## What needs to be done
With the pictures left out, write every entry down exactly.

<<<<

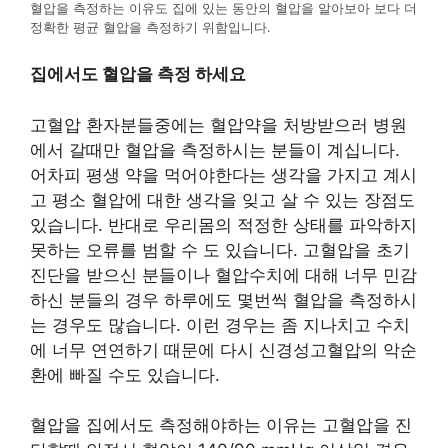
혈압을 측정하는 이유도 집에 있는 동안의 혈압을 알아보아 보다 더
정확한 평균 혈압을 측정하기 위함입니다.
집에서도 혈압을 측정 하세요
고혈압 환자분들중에는 혈압약을 처방받으러 병원
에서 갈때만 혈압을 측정하시는 분들이 계십니다.
어차피 평생 약을 먹어야한다는 생각을 가지고 계시
고 평소 혈압에 대한 생각을 잊고 살 수 있는 장점도
있습니다. 반대로 우리몸의 적정한 상태를 파악하지
못하는 오류를 범할 수 도 있습니다. 고혈압을 초기
진단을 받으신 분들이나 혈압수치에 대해 너무 민감
하신 분들의 경우 하루에도 몇번씩 혈압을 측정하시
는 경우도 많습니다. 이런 경우는 좀 지나치고 수치
에 너무 연연하기 때문에 다시 신경성고혈압의 악순
환에 빠질 수도 있습니다.
혈압을 집에서도 측정해야하는 이유는 고혈압을 진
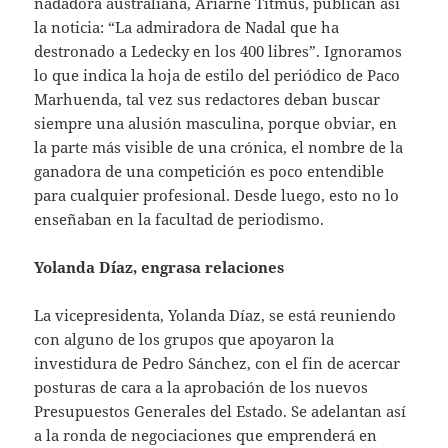
nadadora australiana, Ariarne Titmus, publican así
la noticia: “La admiradora de Nadal que ha
destronado a Ledecky en los 400 libres”. Ignoramos
lo que indica la hoja de estilo del periódico de Paco
Marhuenda, tal vez sus redactores deban buscar
siempre una alusión masculina, porque obviar, en
la parte más visible de una crónica, el nombre de la
ganadora de una competición es poco entendible
para cualquier profesional. Desde luego, esto no lo
enseñaban en la facultad de periodismo.
Yolanda Díaz, engrasa relaciones
La vicepresidenta, Yolanda Díaz, se está reuniendo
con alguno de los grupos que apoyaron la
investidura de Pedro Sánchez, con el fin de acercar
posturas de cara a la aprobación de los nuevos
Presupuestos Generales del Estado. Se adelantan así
a la ronda de negociaciones que emprenderá en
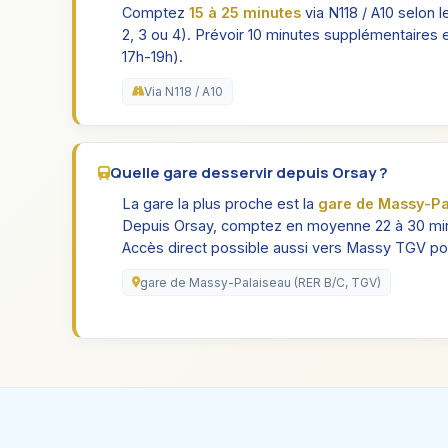
Comptez
15 à 25 minutes
via N118 / A10 selon le 
2, 3 ou 4). Prévoir 10 minutes supplémentaires 
17h-19h).
Via N118 / A10
Quelle gare desservir depuis Orsay ?
La gare la plus proche est la
gare de Massy-Pa
Depuis Orsay, comptez en moyenne 22 à 30 min
Accès direct possible aussi vers Massy TGV pour
gare de Massy-Palaiseau (RER B/C, TGV)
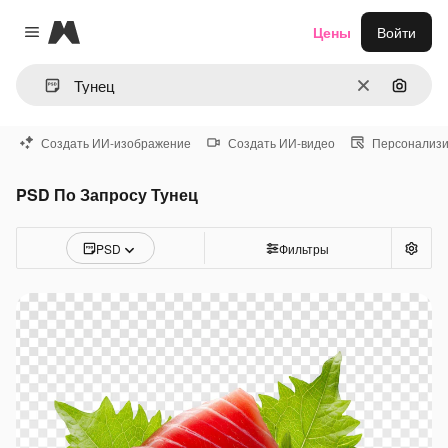
Magnific
Цены
Войти
Close menu
Очистить
Поиск 
Создать ИИ-изображение
Создать ИИ-видео
Персонализи
PSD По Запросу Тунец
PSD
Фильтры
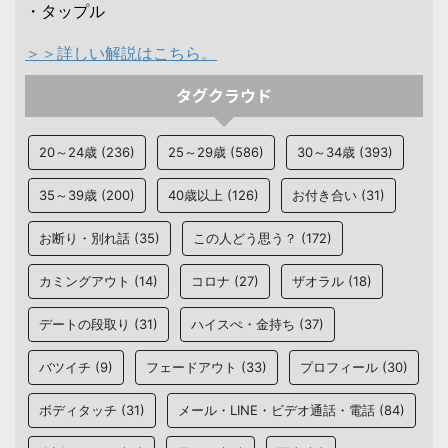
・タップル
＞＞詳しい解説はこちら。
タグクラウド
20～24歳
(236)
25～29歳
(586)
30～34歳
(393)
35～39歳
(200)
40歳以上
(126)
お付き合い
(31)
お断り・別れ話
(35)
この人どう思う？
(172)
カミングアウト
(14)
コロナ
(27)
ザオラル
(18)
デートの段取り
(31)
ハイスぺ・金持ち
(37)
バツイチ
(9)
フェードアウト
(33)
プロフィール
(30)
ボディタッチ
(31)
メール・LINE・ビデオ通話・電話
(84)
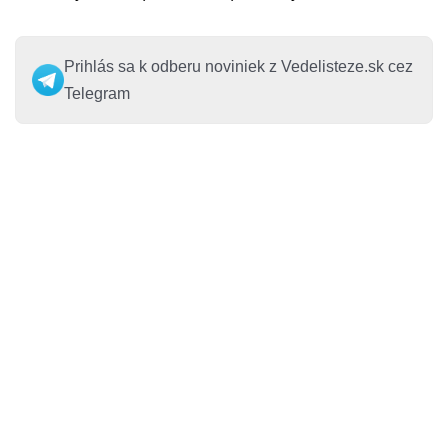
Prihlás sa k odberu noviniek z Vedelisteze.sk cez
Telegram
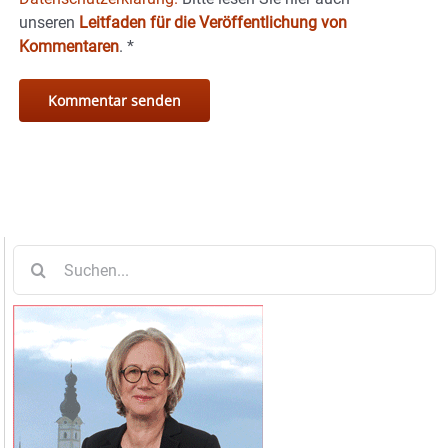
unseren
Leitfaden für die Veröffentlichung von
Kommentaren
.
*
Suche
nach:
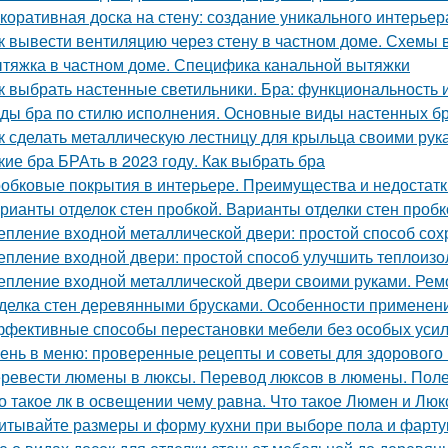
коративная доска на стену: создание уникального интерьер
к вывести вентиляцию через стену в частном доме. Схемы 
тяжка в частном доме. Специфика канальной вытяжки
к выбрать настенные светильники. Бра: функциональность 
ды бра по стилю исполнения. Основные виды настенных б
к сделать металлическую лестницу для крыльца своими рук
кие бра БРАть в 2023 году. Как выбрать бра
обковые покрытия в интерьере. Преимущества и недостатк
рианты отделок стен пробкой. Варианты отделки стен пробк
епление входной металлической двери: простой способ сох
епление входной двери: простой способ улучшить теплоиз
епление входной металлической двери своими руками. Ре
делка стен деревянными брусками. Особенности применен
фективные способы перестановки мебели без особых уси
ень в меню: проверенные рецепты и советы для здорового
ревести люмены в люксы. Перевод люксов в люмены. Пол
о такое лк в освещении чему равна. Что такое Люмен и Люк
итывайте размеры и форму кухни при выборе пола и фарту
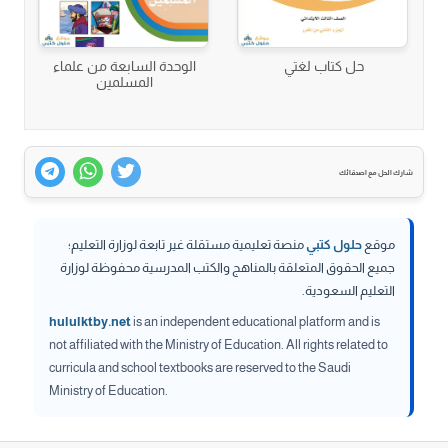
حل كتاب لغتي
الوحدة السابعة من علماء
المسلمين
شارك الحل مع اصدقائك
موقع
حلول كتبي
منصة تعليمية مستقلة غير تابعة لوزارة التعليم؛
جميع الحقوق المتعلقة بالمناهج والكتب المدرسية محفوظة لوزارة
التعليم السعودية.
hululktby.net
is an independent educational platform and is
not affiliated with the Ministry of Education. All rights related to
curricula and school textbooks are reserved to the Saudi
Ministry of Education.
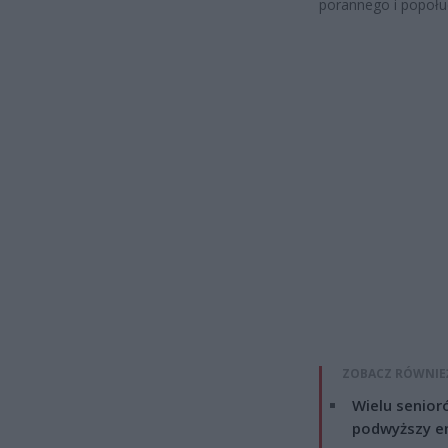
porannego i popołu
ZOBACZ RÓWNIE
Wielu senior
podwyższy e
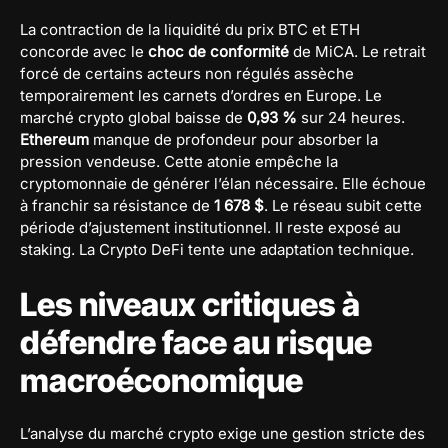
La contraction de la liquidité du prix BTC et ETH
concorde avec le
choc de conformité
de MiCA. Le retrait
forcé de certains acteurs non régulés assèche
temporairement les carnets d’ordres en Europe. Le
marché crypto global baisse de
0,93 %
sur 24 heures.
Ethereum
manque de profondeur pour absorber la
pression vendeuse. Cette atonie empêche la
cryptomonnaie de générer l’élan nécessaire. Elle échoue
à franchir sa résistance de
1 678 $
. Le réseau subit cette
période d’ajustement institutionnel. Il reste exposé au
staking. La Crypto DeFi tente une adaptation technique.
Les niveaux critiques à
défendre face au risque
macroéconomique
L’analyse du marché crypto exige une gestion stricte des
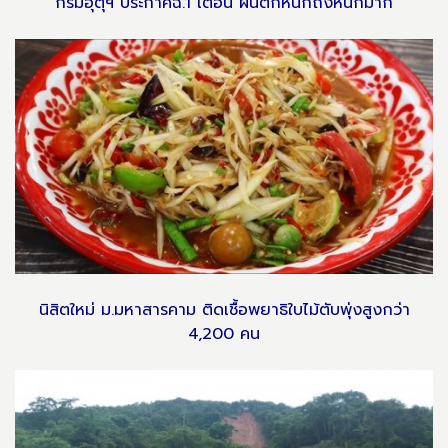
กรมอุตุฯ ประกาศฉ.1 เตือน ฝนตกหนักถึงหนักมาก
นิสิตใหม่ ม.มหาสารคาม ติดเชื้อพยาธิใบไม้ตับพุ่งสูงกว่า
4,200 คน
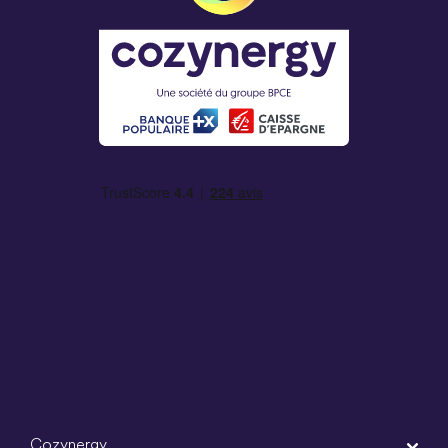
Cozynergy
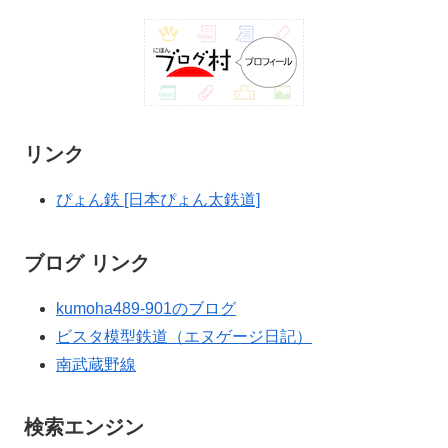
リンク
ぴょん鉄 [日本ぴょん太鉄道]
ブログ リンク
kumoha489-901のブログ
ビスタ模型鉄道（エヌゲージ日記）
南武蔵野線
検索エンジン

>>>>

## Result for this task
혈압을 측정하는 이유도 집에 있는 동안의 혈압을 알아보아 보다 더
정확한 평균 혈압을 측정하기 위함입니다.
집에서도 혈압을 측정 하세요
고혈압 환자분들중에는 혈압약을 처방받으러 병원
에서 갈때만 혈압을 측정하시는 분들이 계십니다.
어차피 평생 약을 먹어야한다는 생각을 가지고 계시
고 평소 혈압에 대한 생각을 잊고 살 수 있는 장점도
있습니다. 반대로 우리몸의 적정한 상태를 파악하지
못하는 오류를 범할 수 도 있습니다. 고혈압을 초기
진단을 받으신 분들이나 혈압수치에 대해 너무 민감
하신 분들의 경우 하루에도 몇번씩 혈압을 측정하시
는 경우도 많습니다. 이런 경우는 좀 지나치고 수치
에 너무 연연하기 때문에 다시 신경성고혈압의 악순
환에 빠질 수도 있습니다.
혈압을 집에서도 측정해야하는 이유는 고혈압을 진
nadadora australiana, Ariarne Titmus, publican así
la noticia: “La admiradora de Nadal que ha
destronado a Ledecky en los 400 libres”. Ignoramos
lo que indica la hoja de estilo del periódico de Paco
Marhuenda, tal vez sus redactores deban buscar
siempre una alusión masculina, porque obviar, en
la parte más visible de una crónica, el nombre de la
ganadora de una competición es poco entendible
para cualquier profesional. Desde luego, esto no lo
enseñaban en la facultad de periodismo.
Yolanda Díaz, engrasa relaciones
La vicepresidenta, Yolanda Díaz, se está reuniendo
con alguno de los grupos que apoyaron la
investidura de Pedro Sánchez, con el fin de acercar
posturas de cara a la aprobación de los nuevos
Presupuestos Generales del Estado. Se adelantan así
a la ronda de negociaciones que emprenderá en
Comptez
15 à 25 minutes
via N118 / A10 selon le 
2, 3 ou 4). Prévoir 10 minutes supplémentaires 
17h-19h).
Via N118 / A10
Quelle gare desservir depuis Orsay ?
La gare la plus proche est la
gare de Massy-Pa
Depuis Orsay, comptez en moyenne 22 à 30 min
Accès direct possible aussi vers Massy TGV pour
gare de Massy-Palaiseau (RER B/C, TGV)
Magnific
Цены
Войти
Close menu
Очистить
Поиск 
Создать ИИ-изображение
Создать ИИ-видео
Персонализи
PSD По Запросу Тунец
PSD
Фильтры
・タップル
＞＞詳しい解説はこちら。
タグクラウド
20～24歳
(236)
25～29歳
(586)
30～34歳
(393)
35～39歳
(200)
40歳以上
(126)
お付き合い
(31)
お断り・別れ話
(35)
この人どう思う？
(172)
カミングアウト
(14)
コロナ
(27)
ザオラル
(18)
デートの段取り
(31)
ハイスぺ・金持ち
(37)
バツイチ
(9)
フェードアウト
(33)
プロフィール
(30)
ボディタッチ
(31)
メール・LINE・ビデオ通話・電話
(84)
Prihlás sa k odberu noviniek z Vedelisteze.sk cez
Telegram
unseren
Leitfaden für die Veröffentlichung von
Kommentaren
.
*
Suche
nach:
коративная доска на стену: создание уникального интерьер
к вывести вентиляцию через стену в частном доме. Схемы 
тяжка в частном доме. Специфика канальной вытяжки
к выбрать настенные светильники. Бра: функциональность 
ды бра по стилю исполнения. Основные виды настенных б
к сделать металлическую лестницу для крыльца своими рук
кие бра БРАть в 2023 году. Как выбрать бра
обковые покрытия в интерьере. Преимущества и недостатк
рианты отделок стен пробкой. Варианты отделки стен пробк
епление входной металлической двери: простой способ сох
епление входной двери: простой способ улучшить теплоиз
епление входной металлической двери своими руками. Ре
делка стен деревянными брусками. Особенности применен
фективные способы перестановки мебели без особых уси
ень в меню: проверенные рецепты и советы для здорового
ревести люмены в люксы. Перевод люксов в люмены. Пол
о такое лк в освещении чему равна. Что такое Люмен и Люк
итывайте размеры и форму кухни при выборе пола и фарту
حل كتاب لغتي
الوحدة السابعة من علماء
المسلمين
شارك الحل مع اصدقائك
موقع
حلول كتبي
منصة تعليمية مستقلة غير تابعة لوزارة التعليم؛
جميع الحقوق المتعلقة بالمناهج والكتب المدرسية محفوظة لوزارة
التعليم السعودية.
hululktby.net
is an independent educational platform and is
not affiliated with the Ministry of Education. All rights related to
curricula and school textbooks are reserved to the Saudi
Ministry of Education.
porannego i popołu
ZOBACZ RÓWNIE
Wielu senior
podwyższy e
La contraction de la liquidité du prix BTC et ETH
concorde avec le
choc de conformité
de MiCA. Le retrait
forcé de certains acteurs non régulés assèche
temporairement les carnets d’ordres en Europe. Le
marché crypto global baisse de
0,93 %
sur 24 heures.
Ethereum
manque de profondeur pour absorber la
pression vendeuse. Cette atonie empêche la
cryptomonnaie de générer l’élan nécessaire. Elle échoue
à franchir sa résistance de
1 678 $
. Le réseau subit cette
période d’ajustement institutionnel. Il reste exposé au
staking. La Crypto DeFi tente une adaptation technique.
Les niveaux critiques à
défendre face au risque
macroéconomique
L’analyse du marché crypto exige une gestion stricte des
กรมอุตุฯ ประกาศฉ.1 เตือน ฝนตกหนักถึงหนักมาก
นิสิตใหม่ ม.มหาสารคาม ติดเชื้อพยาธิใบไม้ตับพุ่งสูงกว่า
4,200 คน
Cozynergy
リンク
ぴょん鉄 [日本ぴょん太鉄道]
ブログ リンク
kumoha489-901のブログ
ビスタ模型鉄道（エヌゲージ日記）
南武蔵野線
検索エンジン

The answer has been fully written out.